Au regard qu'il me lança je compris que c'était précisément ce qu'il aurait souhaité.
— Ils sont au courant pour ta transformation. Ils ne rateront pas une seule occasion pour t'avoir.
— Ils ont même déjà essayé, dit Isaac. Heureusement que je suis arrivé.
    — Quoi ? me suis-je exclamé. Quand ça ?
    Il fuit mon regard et se gratta le menton.
    — Ce type tout à l'heure.
    Je voulu dire quelque chose mais les mots ne franchirent pas les lèvres. Jess ? Ce n'était pas possible. C'était même inconcevable pour moi.
    — Ce... tu dois te tromper. C'est lui qui m'a sauvée.
    — Non, dit Ivan avec un faible sourire.
    Je cherchai de l'aide auprès de Taya qui baissa les yeux. Ils étaient tous au courant et ils ne m'avaient rien dit ?
    — Depuis combien de temps est-ce que tu le savais ? demandai-je à Isaac plus durement que je ne l'aurais voulu.
    Il fuit à nouveau mon regard et je me tournai vers Ivan.
    — Il y'a autre chose que je ne sais pas ? Mis à part que le mec avec qui j'ai cours est un loup-garou et qu'il a essayé de me tuer ?
    Ivan soutint mon regard et j'aperçus un mélange de regrets, de tristesse, de tendresse et de colère dans son regard. Il n'essaye pas de les dissiper et me répondit.
    — Son frère.
    À ce moment là, ce fut comme si je recevais un coup de point dans le ventre et ma bile remonta le long de ma gorge pour une raison qui n'étais pas celle de cette stupide transformation. Je mis ma main devant ma bouche et les trois mousquetaires se rapprochèrent de moi.

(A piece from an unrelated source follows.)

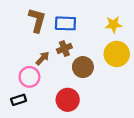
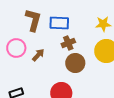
brown cross: (64, 49) -> (68, 43), moved
pink circle: (29, 77) -> (16, 48), moved

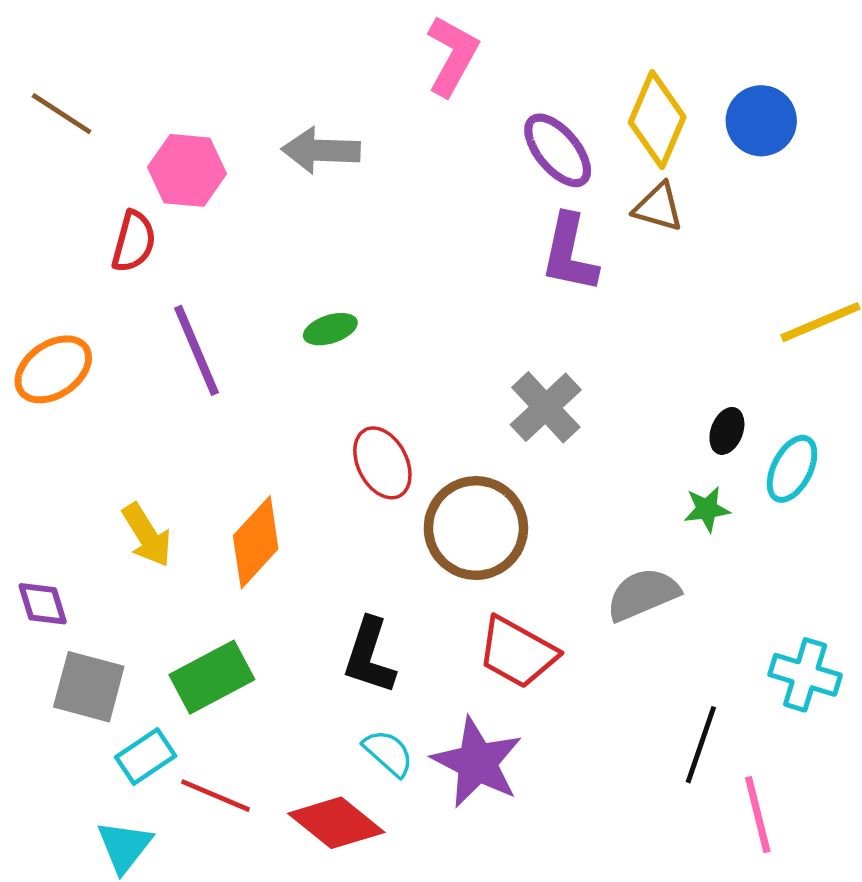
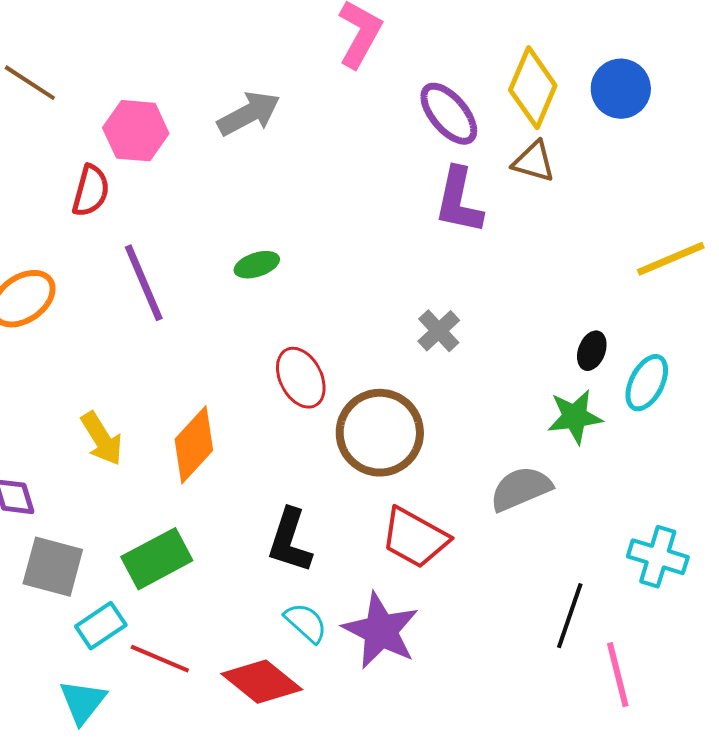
gray arrow: (321, 150) -> (249, 114), turned 150
gray cross: (546, 407) -> (439, 331), size x0.7
green star: (707, 509) -> (575, 417), size x1.4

— Est-ce que ça va ? me demanda Isaac.
— Elle va être malade, intervint Taya.
— Laissons lui un peu d'espace, ajouta Ivan.
— Ça suffit, je vais bien ! dis-je d'une voix gutturale, qui s'en éloignait de plus en plus, les mots se faisant moins distincts. Autre chose ?
— Ta colloca... commença Isaac avant que je me retourne vivement vers lui. Il déglutit avant de poursuivre. Il n'y a rien qui cloche avec elle, mais... tu devrais la laisser en dehors de tout ça. Pour sa sécurité.
— De même pour Sydney, ajouta Taya qui regarda Isaac d'une étrange façon avant de reprendre. Sauf si tu veux lui en parler. Je pense—je suis sûre qu'elle encaissera le choc et qu'elle pourra t'aider.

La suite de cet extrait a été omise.